Prior to that moment, that life-defining moment, I didn't know what all the baby-craziness was about. I wasn't one of those people that always knew I wanted children. I didn't know if I ever wanted kids. Through the whole labor and delivery process, up until the second she was born, I was DEFINITELY asking myself why anyone would ever do this more than once.
She was born.
And in an instant, I got it. I understood why my mom and billions of other women do this multiple times. That tiny little person (who actually felt like a BIG HUGE PERSON on the way out) was absolutely amazing. There were no words to describe how I felt when I saw her the first time. I just remember thinking, "Oh. THAT'S why. That's why women do this. That is, by far, the coolest thing I have ever been a part of." People say freshly born babies can look like aliens. Maybe they do. But she was the cutest dang alien I'd ever seen. I couldn't believe I had the privilege of bringing her into this world. And it felt like a privilege. Like I didn't deserve this amazing gift, but here I was receiving it anyway.
To me, it was God's grace in action once again. For about a year before I got pregnant, I wasn't very interested in what God had planned for my life. I wanted to do my own thing. Live the single life to the "fullest", whatever that meant. I didn't want God messing with my "freedom". And then I took a pregnancy test and my delusional world shattered. I was in crisis mode and had to quickly figure out a plan. At first I didn't see it as a privilege to carry this little girl. I was overwhelmed, in denial, and too self-absorbed to see the big picture. But then, as the immediacy of the crisis waned, and I could breathe again, I had sense enough to ask God to help me. Help me make the best decision I could for this precious little life inside of me.
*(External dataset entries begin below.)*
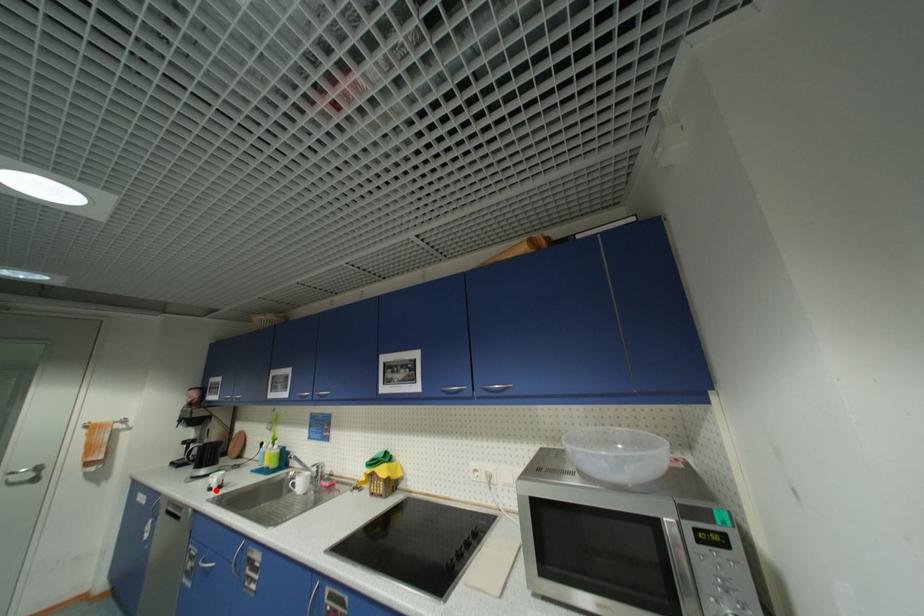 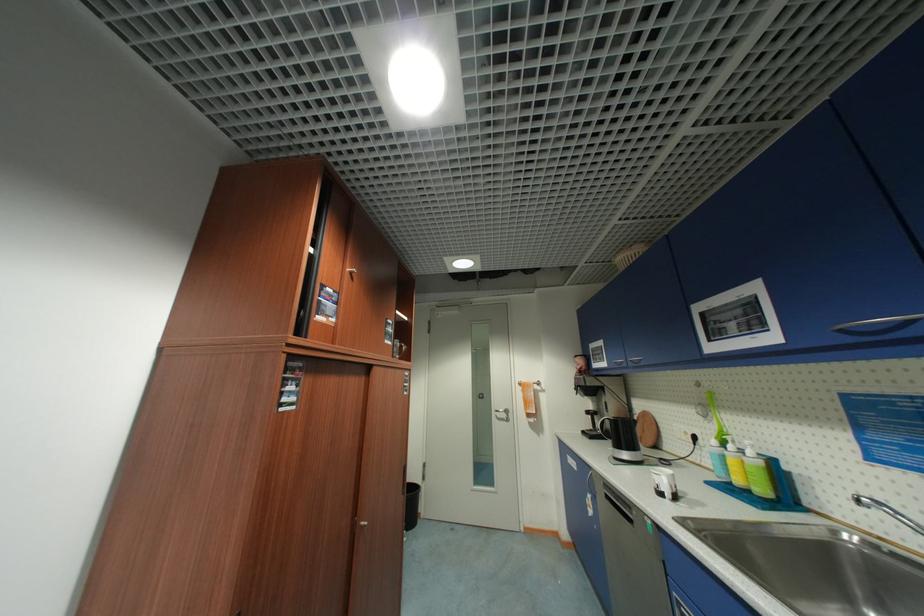 In the second image, find the point that corresponds to the highlighted location in the first image.

(666, 495) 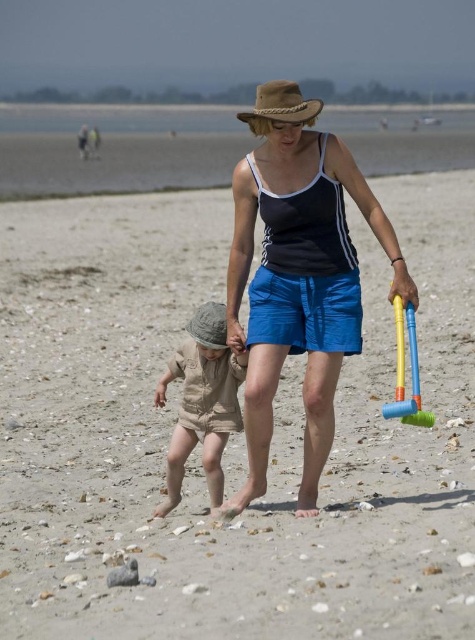 Does matte black tank top at center have a greater height compared to khaki cotton romper at center?

Indeed, matte black tank top at center has a greater height compared to khaki cotton romper at center.

Between point (239, 268) and point (174, 500), which one is positioned behind?

The point (174, 500) is more distant.

Is point (326, 381) farther from viewer compared to point (218, 426)?

No, (326, 381) is in front of (218, 426).

This screenshot has width=475, height=640. In order to click on matte black tank top at center in this screenshot , I will do `click(298, 285)`.

Which is behind, point (219, 305) or point (411, 394)?

The point (411, 394) is more distant.

Is point (199, 339) closer to camera compared to point (417, 419)?

No, it is not.

Locate an element on the screen. khaki cotton romper at center is located at coordinates (202, 401).

Can you confirm if fine-grained sand at center is positioned above blue plastic shovel at right?

Correct, fine-grained sand at center is located above blue plastic shovel at right.

Who is more forward, (65,404) or (419,419)?

Result: Point (419,419)

Between point (336, 586) and point (410, 307), which one is positioned behind?

Point (410, 307)

This screenshot has width=475, height=640. I want to click on fine-grained sand at center, so click(x=199, y=448). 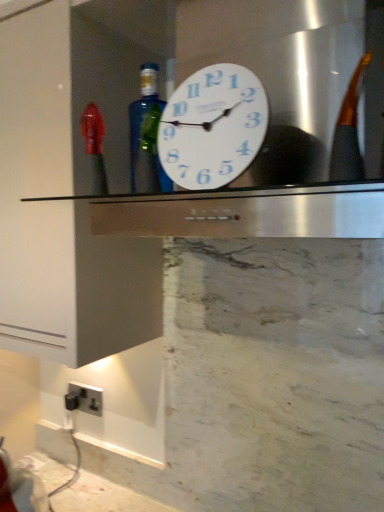 Question: Is satin silver plug socket at lower left situated inside blue glass bottle at center or outside?

Choices:
 (A) outside
 (B) inside

Answer: (A)

Question: Is satin silver plug socket at lower left in front of or behind blue glass bottle at center in the image?

Choices:
 (A) behind
 (B) front

Answer: (A)

Question: Which object is positioned closest to the blue glass bottle at center?

Choices:
 (A) white plastic clock at center
 (B) satin silver plug socket at lower left

Answer: (A)

Question: Which object is positioned closest to the blue glass bottle at center?

Choices:
 (A) satin silver plug socket at lower left
 (B) white plastic clock at center

Answer: (B) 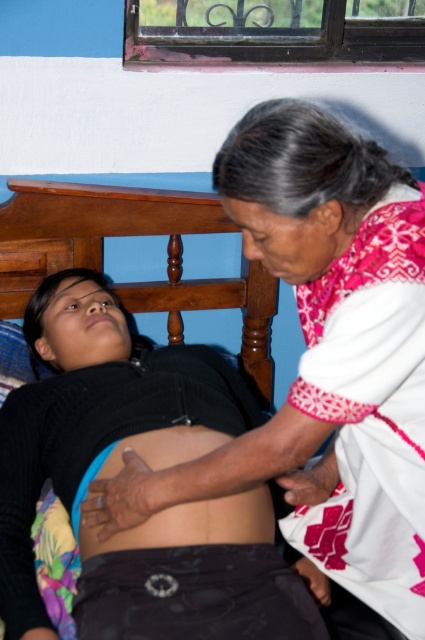 You are a healthcare professional entering a room and see the matte black shirt at center and the smooth skin at center. Which object is positioned higher up in the image?

The matte black shirt at center is taller than smooth skin at center, so the matte black shirt at center is positioned higher up in the image.

You are a healthcare professional assessing a patient in a home visit. You observe the matte black shirt at center and the smooth skin at center. Which object has a greater width?

The matte black shirt at center has a greater width than the smooth skin at center.

You are a medical professional assessing the scene. You need to determine which of the two points, point (x=374, y=538) or point (x=238, y=500), is closer to the viewer. Which one is it?

Point (x=374, y=538) is closer to the viewer than point (x=238, y=500). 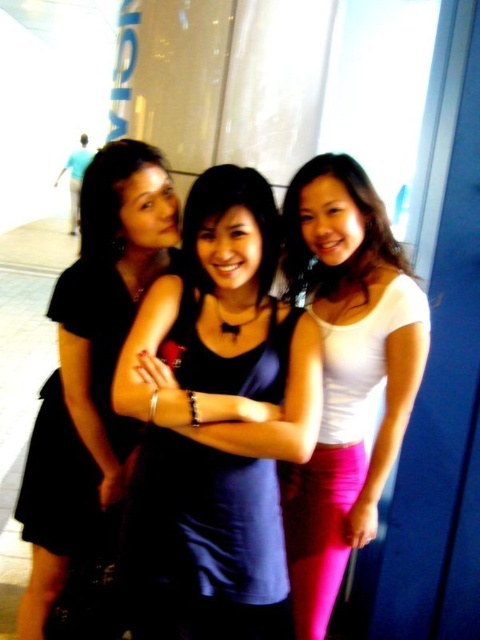 The width and height of the screenshot is (480, 640). What do you see at coordinates (217, 422) in the screenshot? I see `matte blue tank top at center` at bounding box center [217, 422].

Does matte blue tank top at center come behind black matte dress at left?

No, matte blue tank top at center is closer to the viewer.

What are the coordinates of `matte blue tank top at center` in the screenshot? It's located at (217, 422).

The height and width of the screenshot is (640, 480). I want to click on matte blue tank top at center, so click(x=217, y=422).

From the picture: Does white matte shirt at center have a lesser width compared to black matte dress at left?

Yes.

Who is higher up, white matte shirt at center or black matte dress at left?

white matte shirt at center is higher up.

Is point (377, 208) positioned in front of point (86, 365)?

Yes, it is.

Locate an element on the screen. The width and height of the screenshot is (480, 640). white matte shirt at center is located at coordinates (346, 371).

Is white matte shirt at center bigger than black matte dress at center?

Yes, white matte shirt at center is bigger than black matte dress at center.

Which of these two, white matte shirt at center or black matte dress at center, stands taller?

With more height is white matte shirt at center.

Is point (328, 317) farther from viewer compared to point (96, 474)?

No.

Where is `white matte shirt at center`? white matte shirt at center is located at coordinates (346, 371). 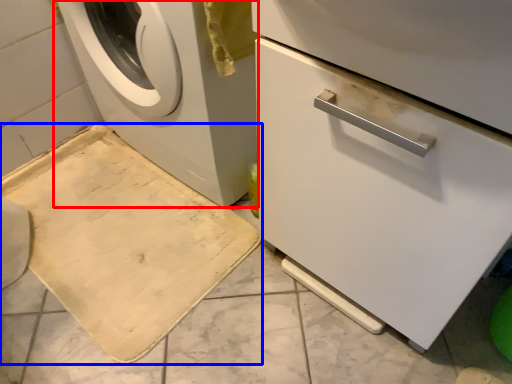 Question: Which point is closer to the camera, washing machine (highlighted by a red box) or bath mat (highlighted by a blue box)?

Choices:
 (A) washing machine
 (B) bath mat

Answer: (A)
I wasn't sure how God could redeem this situation. I was pregnant and not married. This kind of thing didn't happen in MY family. Growing up in a Christian home, I had been around Christians all my life. My parents were elders in their church. I was worried. In general, some people are good at this Christianity thing. Some people are not. I anticipated judgment. What I received was grace. God must have chuckled at my disbelief. He overwhelmed me with mercy, love and redemption.
When I told my parents I was pregnant and considering adoption, my mom cried tears of joy. Not tears of sadness, rejection, anger, bitterness, or judgment. Joy. She said "I'm going to have another grandbaby!" My dad said "A baby is a baby. That's a gift from the Lord." And then I cried. Tears of relief.
God granted me favor with my boss at the time. She did not, by law, have to extend to me health benefits (like COBRA) if I quit my job. I couldn't leave my job and leave my benefits. If she didn't go for this idea, I couldn't move home to NC (from SC). She accepted my request. Grace abounded.
I moved home as soon as I could after encountering such acceptance, grace and mercy from my parents. I started going to their church. More grace, mercy, love and compassion. That church loves people very well. It was a couple at that church that I chose to be Chloe's parents.
My husband says that Chloe is the reason we're together now. "Chloe changed you. Softened you." He knew me before, during and after Chloe. He noticed the change of heart that took place. My relationship with him, my marriage, is another way God demonstrated redemption to me.
There are more examples, but you get the idea. When Chloe was born, my heart was in such a different place than it was when I found out I was pregnant. That's why I can say with confidence that carrying her, birthing her, placing her for adoption with a stable, loving, Christian couple, was absolutely a privilege and an honor.
Chloe, you are an incredible, adventuresome, fun-loving, sweet, caring little girl. Thanks for changing my life forever for the better.